#### WHAT THE TASK ASKS
Your reply should hold every entry below exactly as written and none of the pictures.

[Opening EXCERPTED RECORDS section]

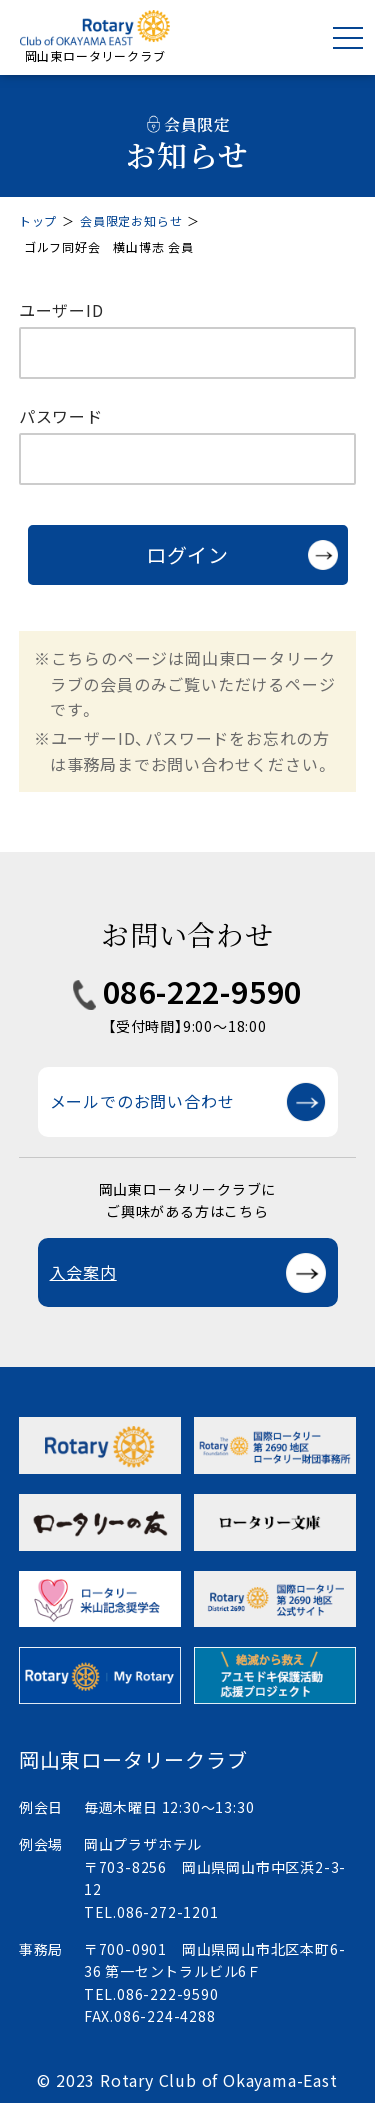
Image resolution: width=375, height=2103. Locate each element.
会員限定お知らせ (131, 220)
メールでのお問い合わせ (142, 1101)
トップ (38, 220)
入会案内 (83, 1272)
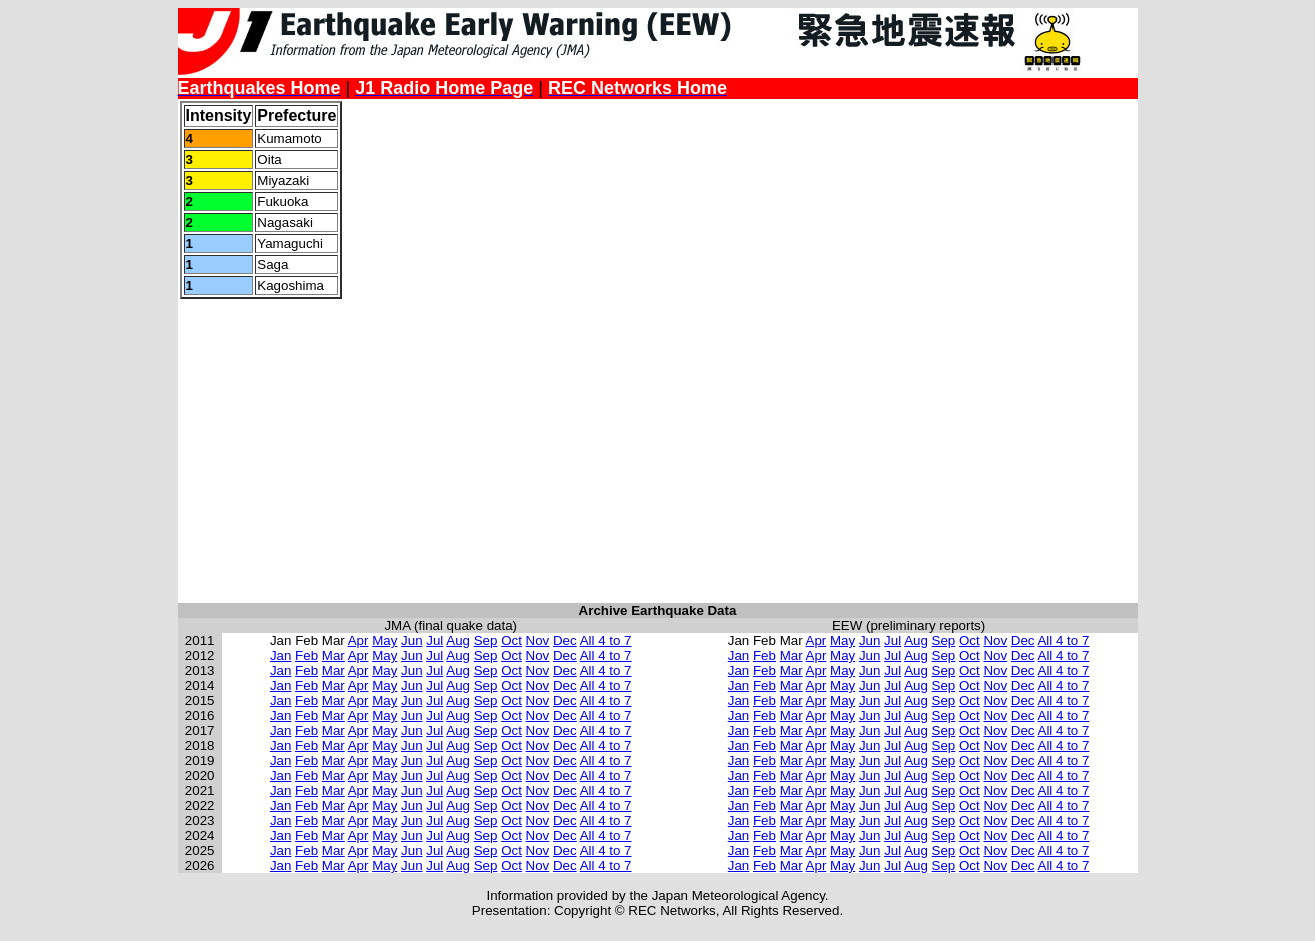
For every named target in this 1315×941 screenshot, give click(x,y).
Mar (333, 655)
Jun (412, 640)
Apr (358, 640)
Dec (565, 640)
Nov (538, 640)
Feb (306, 655)
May (384, 640)
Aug (458, 640)
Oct (511, 640)
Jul (434, 640)
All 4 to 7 (606, 640)
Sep (486, 640)
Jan (281, 655)
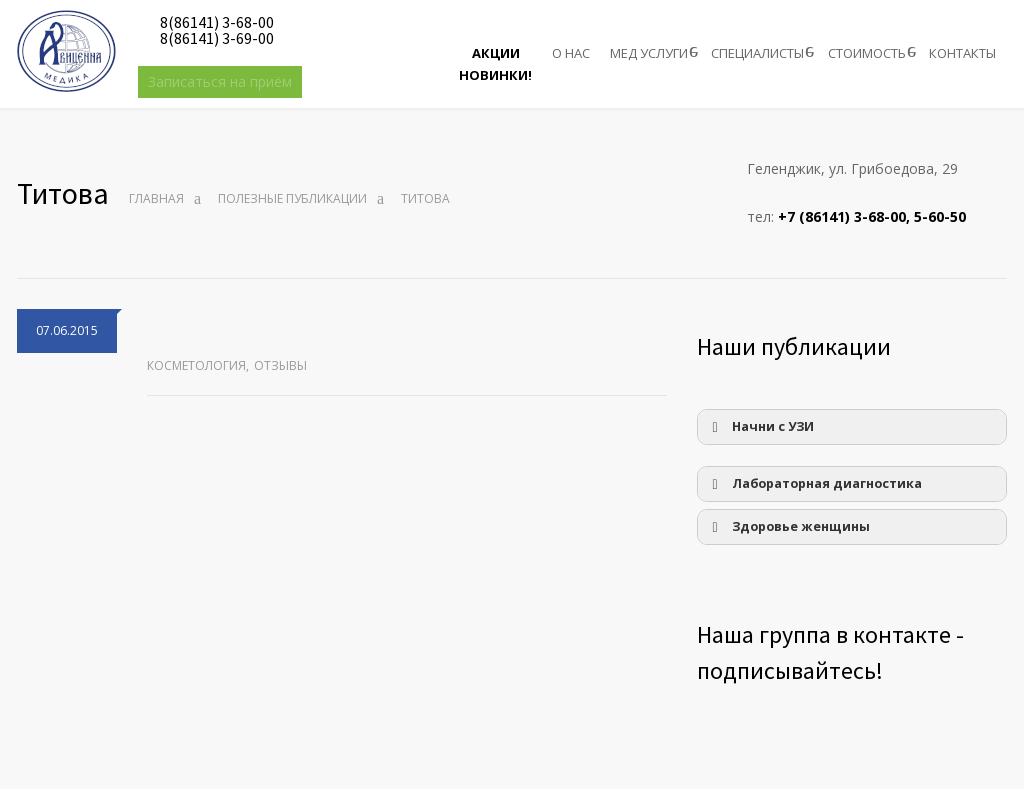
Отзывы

[Closing EXCERPTED RECORDS section]

#### SOLUTION TO THIS PROBLEM
Image resolution: width=375, height=2103. Locate each element.
会員限定お知らせ (131, 220)
メールでのお問い合わせ (142, 1101)
トップ (38, 220)
入会案内 (83, 1272)
For every named target in this 1315×941 screenshot, give click(x,y).
Mar (333, 655)
Jun (412, 640)
Apr (358, 640)
Dec (565, 640)
Nov (538, 640)
Feb (306, 655)
May (384, 640)
Aug (458, 640)
Oct (511, 640)
Jul (434, 640)
All 4 to 7 (606, 640)
Sep (486, 640)
Jan (281, 655)
Отзывы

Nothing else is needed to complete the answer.